La división del Estado en 17 autonomías facilitó el nacimiento de élites locales que, por
lo general, han puesto mayor énfasis en la defensa de sus prerrogativas que en
coordinarse y colaborar con el resto de Gobiernos autónomos. Es indudable que el
autogobierno ha conllevado una mejora de las condiciones locales de vida y que la gran
mayoría de españoles cree que el régimen del 78 supuso un gran progreso no solo en
cuanto al advenimiento de la democracia se refiere, sino a la mayor autonomía de las
periferias para crecer y desarrollarse. No debemos infravalorar estos logros, tenemos
que estar orgullosos de haber consumado una Transición que se enfrentaba a serias
dificultades. Pero los federalistas creemos que, paralelamente, se ha producido una
división creciente entre muchas de ellas y ha menguado la necesaria lealtad y
cooperación institucional imprescindibles para la estabilidad política y la calidad
democrática. Muy especialmente, el progreso del separatismo y del nacional-populismo
y la creciente polarización ponen en riesgo la convivencia entre españoles y ha
provocado reacciones de ultraderecha que siguen reclamando la unidad de la patria
basada en la uniformidad, el centralismo económico y la restricción de las libertades,
una idea de unidad que tuvo un pasado pero que no tiene ningún futuro.

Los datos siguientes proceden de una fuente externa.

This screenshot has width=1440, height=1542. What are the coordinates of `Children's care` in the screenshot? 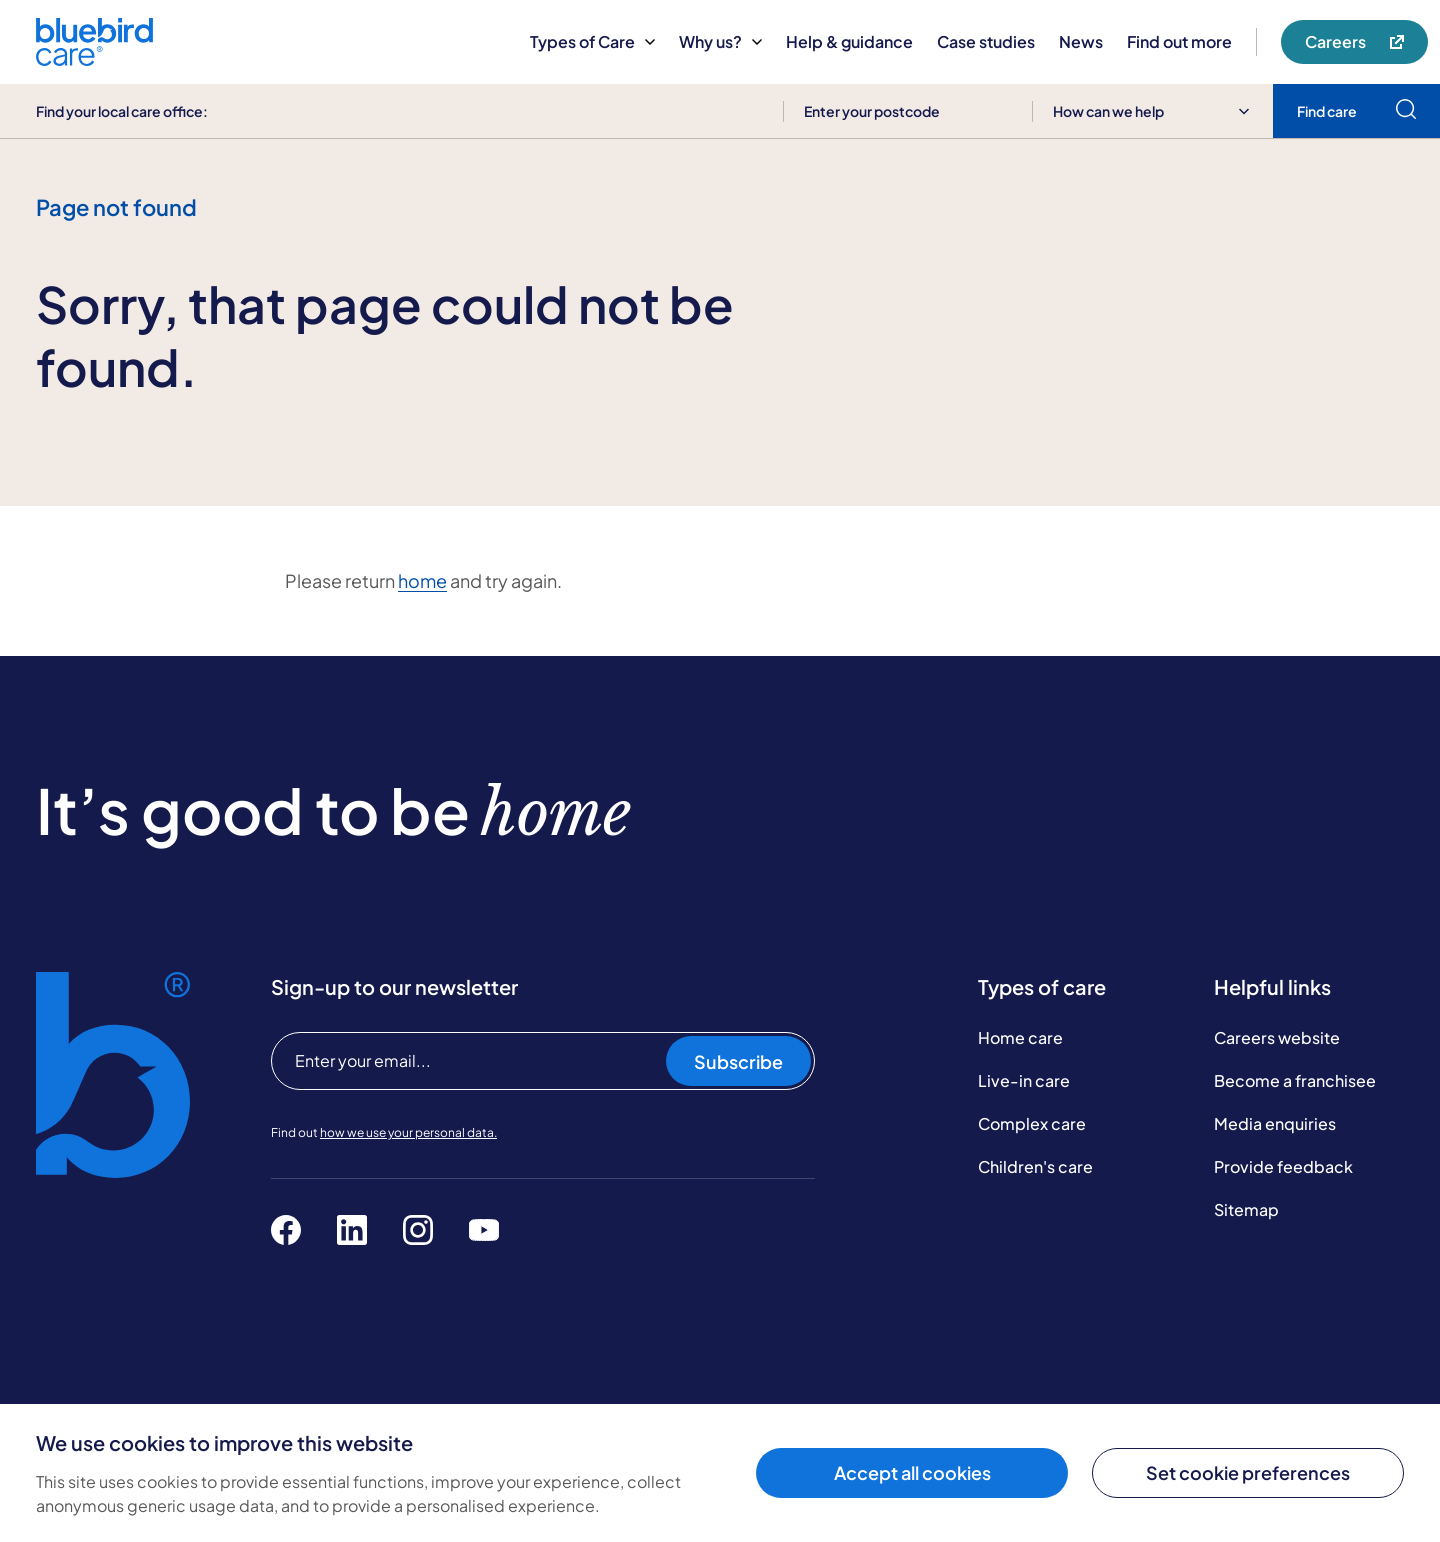 It's located at (1035, 1166).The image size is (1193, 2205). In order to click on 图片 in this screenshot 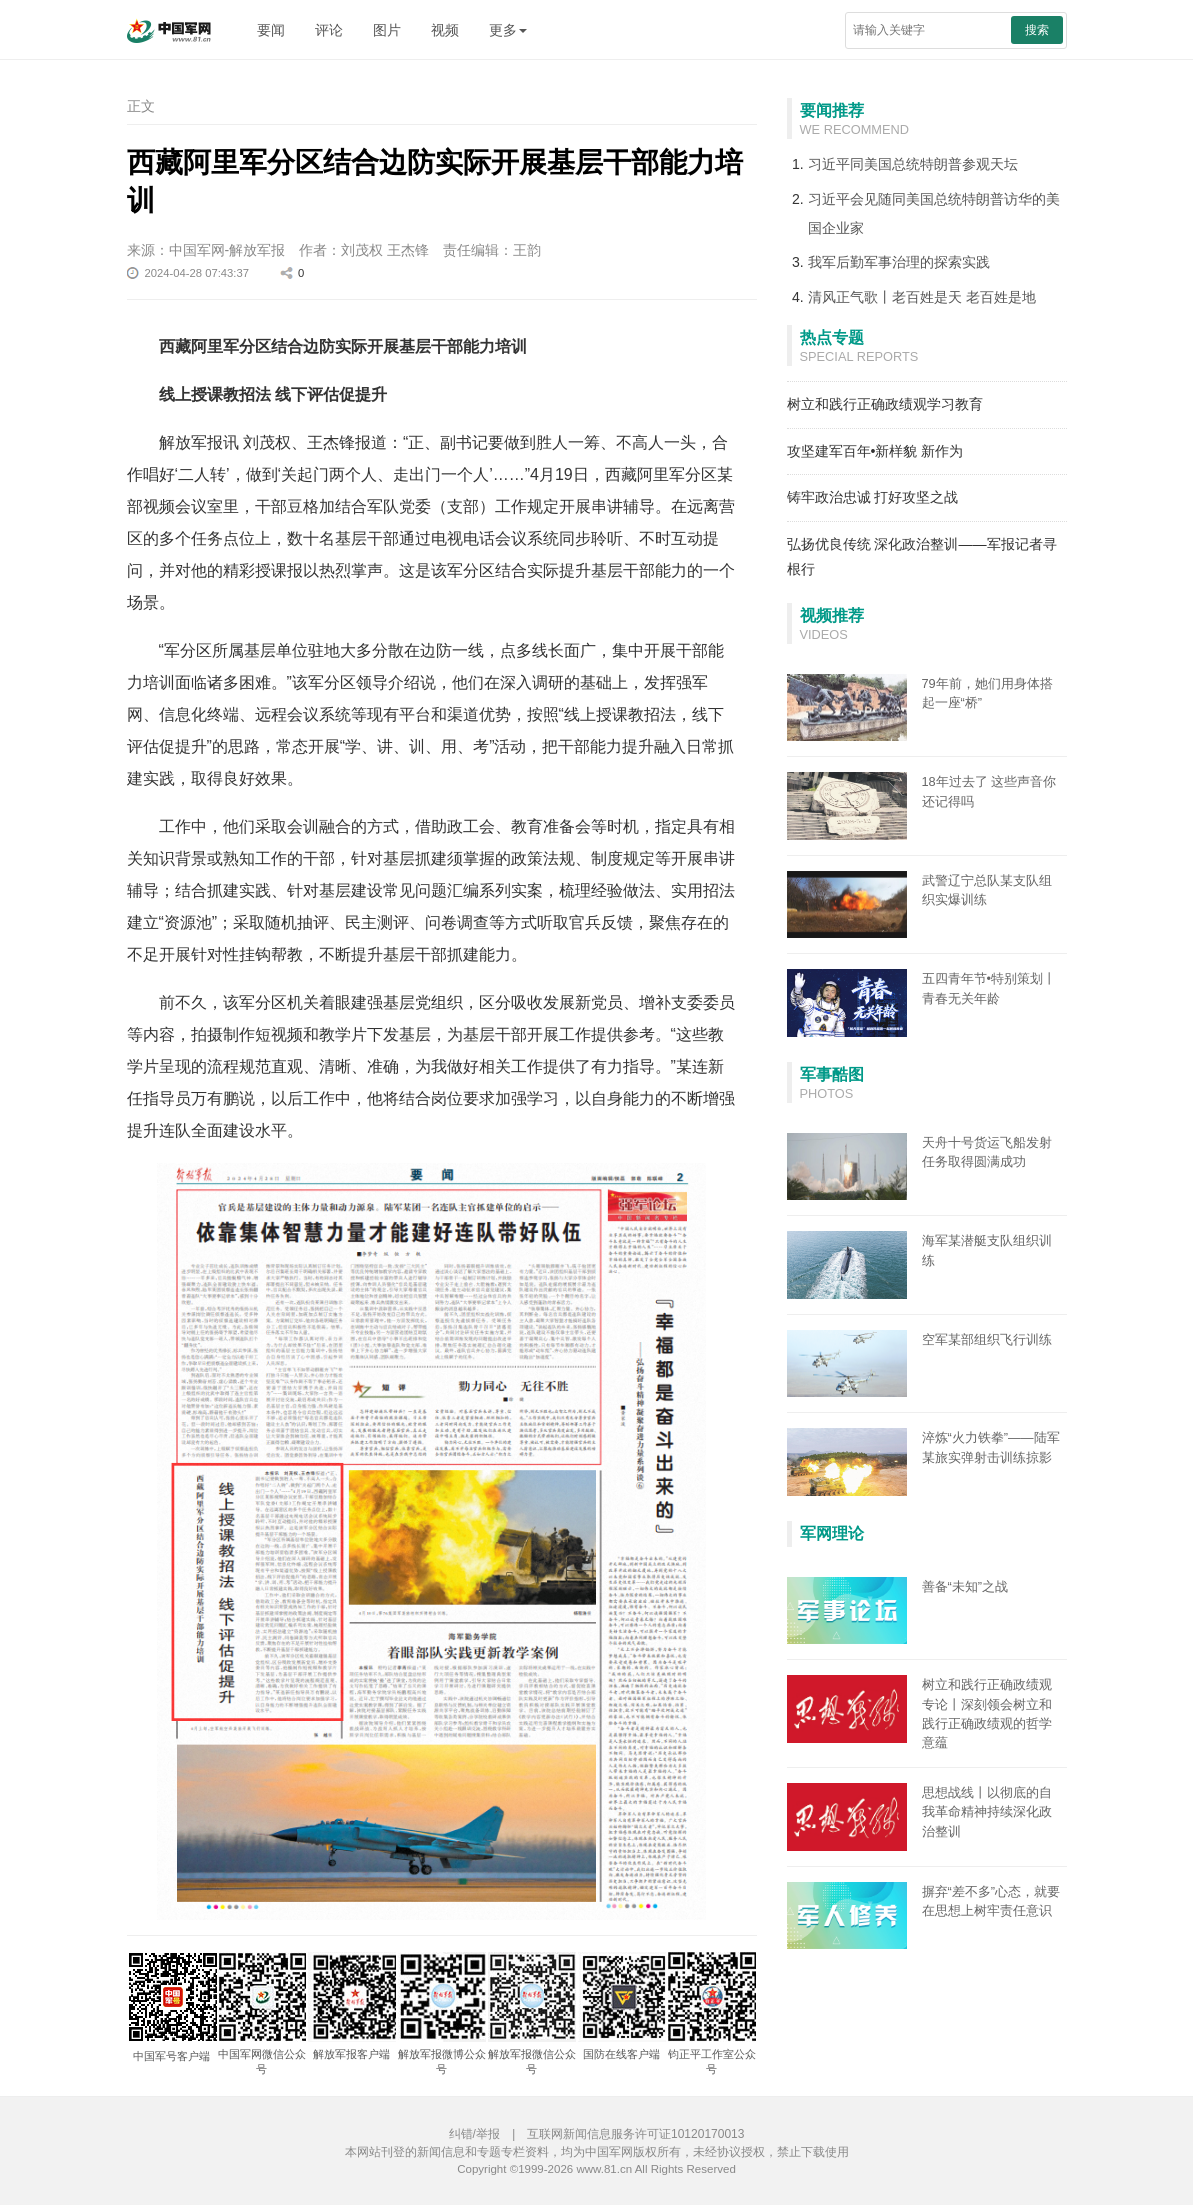, I will do `click(387, 30)`.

El federalismo, en la medida en que propone otro significado de unidad, podría tener
una oportunidad en el credo de los partidos liberales y conservadores moderados pues
recupera la necesidad de construir un futuro en el que la gobernanza local se acople con
la estatal de forma más natural, en el que las competencias del Estado y de las
autonomías queden mejor perfiladas, donde funcione sin trabas el principio de
subsidiariedad. No es solo un wishful thinking. En su momento, tanto Albert Rivera
como el mismísimo García-Margallo opinaron favorablemente sobre la posibilidad de
una reforma constitucional en clave federal. Un artículo de M. Cruz y J. A. Zarzalejos,
publicado en 2019, ya llamaba a la convergencia de todos los pueblos de España hacia
un nuevo marco institucional y moral.
La pandemia actual ha puesto en evidencia la necesidad de crear un ambiente de mayor
confianza y lealtad entre gobernantes y de diseñar instituciones que respondan más
eficaz y coordinadamente a los grandes retos estratégicos a los que se enfrentan los
Estados modernos, como el terrorismo, el cambio climático, la deuda o la plaga que
estamos viviendo, que requieren una gobernanza más democrática y multilateral de la
globalización. Los partidos políticos han de escuchar a una ciudadanía cansada de los
rifirrafes parlamentarios que parecen tener una agenda propia indiferente a los
problemas del día a día: la sanidad, la movilidad, la desigualdad, el deterioro de la
enseñanza, el paro juvenil y tantos otros. Al final, la única justificación del poder es el
servicio y la construcción de una convivencia amable y justa, no el ensimismamiento y
la crispación. El horizonte federal de un proyecto en común, que comienza en España y
continúa en Europa, ofrece incentivos para despertar la ilusión ciudadana que comporta
la cooperación frente a la fragmentación y la exclusión.